The data ::
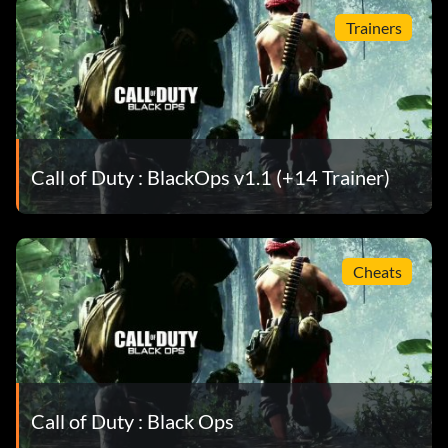
Trainers
Call of Duty : BlackOps v1.1 (+14 Trainer)
Cheats
Call of Duty : Black Ops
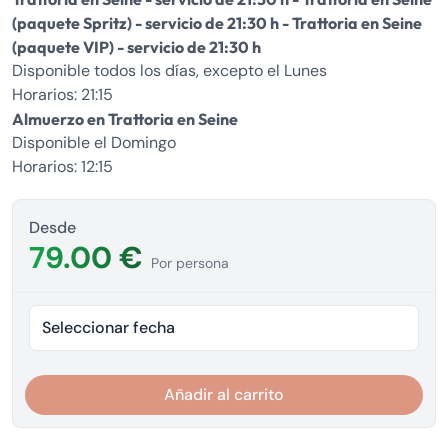
(paquete Spritz) - servicio de 21:30 h - Trattoria en Seine
(paquete VIP) - servicio de 21:30 h
Disponible todos los días, excepto el Lunes
Horarios: 21:15
Almuerzo en Trattoria en Seine
Disponible el Domingo
Horarios: 12:15
Desde
79.00 €
Por persona
Seleccionar fecha
Añadir al carrito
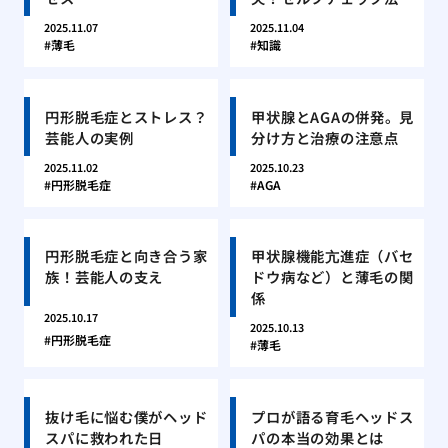
2025.11.07
2025.11.04
薄毛
知識
円形脱毛症とストレス？
甲状腺とAGAの併発。見
芸能人の実例
分け方と治療の注意点
2025.11.02
2025.10.23
円形脱毛症
AGA
円形脱毛症と向き合う家
甲状腺機能亢進症（バセ
族！芸能人の支え
ドウ病など）と薄毛の関
係
2025.10.17
2025.10.13
円形脱毛症
薄毛
抜け毛に悩む僕がヘッド
プロが語る育毛ヘッドス
スパに救われた日
パの本当の効果とは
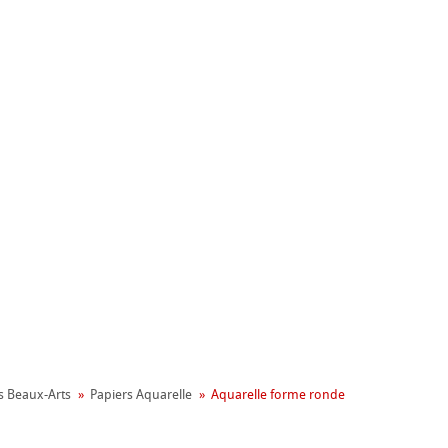
nemühle
ronnemental
s Beaux-Arts
Papiers Aquarelle
Aquarelle forme ronde
apier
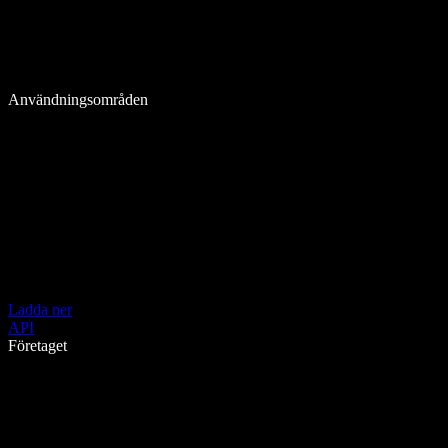
Användningsområden
Ladda ner
API
Företaget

Your goal ::
Pictures excluded, copy exactly the lines running from the one with "Horarios: 12:15" through the last line of the material.

Solution ::
Horarios: 12:15
Desde
79.00 €
Por persona
Seleccionar fecha
Añadir al carrito
2025.11.07
2025.11.04
薄毛
知識
円形脱毛症とストレス？
甲状腺とAGAの併発。見
芸能人の実例
分け方と治療の注意点
2025.11.02
2025.10.23
円形脱毛症
AGA
円形脱毛症と向き合う家
甲状腺機能亢進症（バセ
族！芸能人の支え
ドウ病など）と薄毛の関
係
2025.10.17
2025.10.13
円形脱毛症
薄毛
抜け毛に悩む僕がヘッド
プロが語る育毛ヘッドス
スパに救われた日
パの本当の効果とは
nemühle
ronnemental
s Beaux-Arts
Papiers Aquarelle
Aquarelle forme ronde
apier
Användningsområden
Ladda ner
API
Företaget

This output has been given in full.